DENVER — It's easy to become mesmerized with every brushstroke as Patrick Kane McGregor, known more commonly as Kane, paints a large-scale, colorful dog on a plywood-covered window.
Painting man's best friend has become a signature for McGregor. He usually paints his own dog, Boug, an English bulldog who McGregor said sadly passed a few years ago.
But on Tuesday, it was a different dog McGregor was fixated on.
On a boarded-up window at Meadowlark Kitchen in the River North Art District (RiNo), McGregor worked on a mural of a pug named Winston. The dog in North Carolina has recently been making headlines as the first dog presumed to have tested positive for COVID-19.
"This was a spur of the moment thing but I looked in the news and there was the first dog that got the coronavirus," McGregor said.
McGregor's painting portrayed the dog as wearing a face mask as a way of "spreading the word of safety and [personal protective equipment] for everybody."
However, McGregor's art is doing more than just raising awareness. It's helping to build income for the businesses now covered with his murals. At one point, businesses like Meadowlark Kitchen were McGregor's first supporters.
"It’s kind of just like snowballing of all the people that have taken care of me in the past, so I’m trying to take care of them," he said.

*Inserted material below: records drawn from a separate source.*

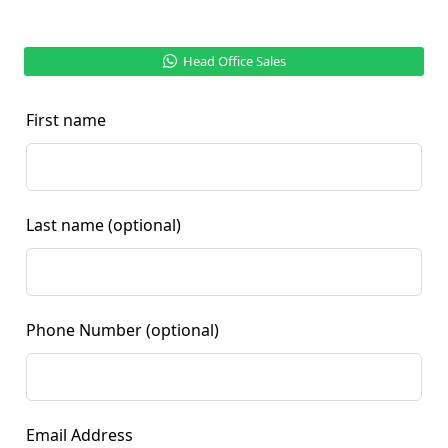
Head Office Sales
First name
Last name
(optional)
Phone Number
(optional)
Email Address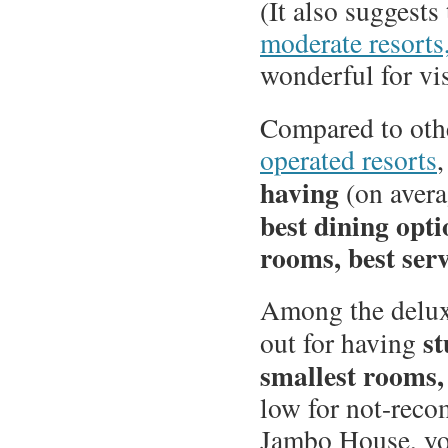
(It also suggests 
moderate resorts
wonderful for visi
Compared to oth
operated resorts
,
having
(on aver
best dining opti
rooms, best serv
Among the delux
st
out for having
smallest rooms,
low for not-rec
Jambo House, yo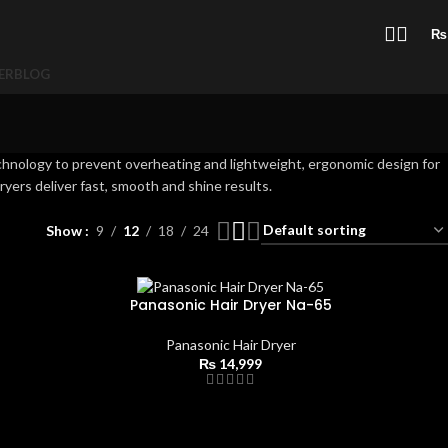
₨
ER
BLOG
chnology to prevent overheating and lightweight, ergonomic design for
ryers deliver fast, smooth and shine results.
Show
9
12
18
24
Panasonic Hair Dryer Na-65
Panasonic Hair Dryer
₨
14,999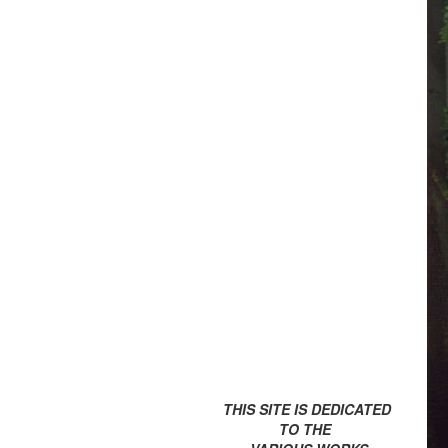
THIS SITE IS DEDICATED
TO THE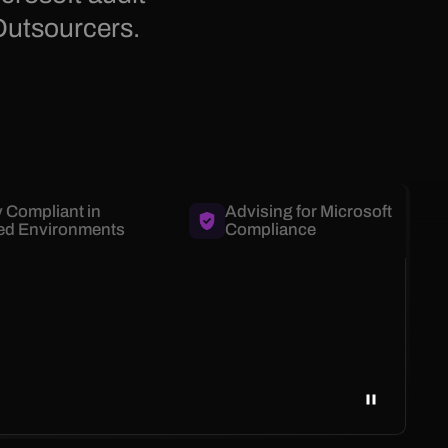
Outsourcers.
y Compliant in
Advising for Microsoft
ed Environments
Compliance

With the help of Like Minded Productions, a print shop in the RiNo neighborhood, McGregor is selling prints of the paintings he's created around the city.
Meadowlark Kitchen's owner Casey Karns said they've received about $7,000 from the art sales, the only income for the restaurant since they had to completely close their doors during the COVID-19 pandemic.
"Basically, the only business we have right now is selling Patrick’s prints," Karns said.
Karns said his restaurant isn't able to do food deliveries or curbside pick-ups because their chef has Type 2 diabetes and Karns said, as the boss, he would never want to risk his team's health.
"Until we have some answers on how to be responsible and keep everybody safe, we’re going to stay closed until then," Karns said.
Denver muralist gives back to businesses that helped him
McGregor hasn't started selling prints of his masked-dog paintings. He said he hopes he never has to.
"Hopefully, we’ll get out of this thing and I won’t have to paint any more dogs with masks and take the masks off," he said.
Money from McGregor's prints are also going to Pony Up near Coors Field as well as Atomic Cowboy.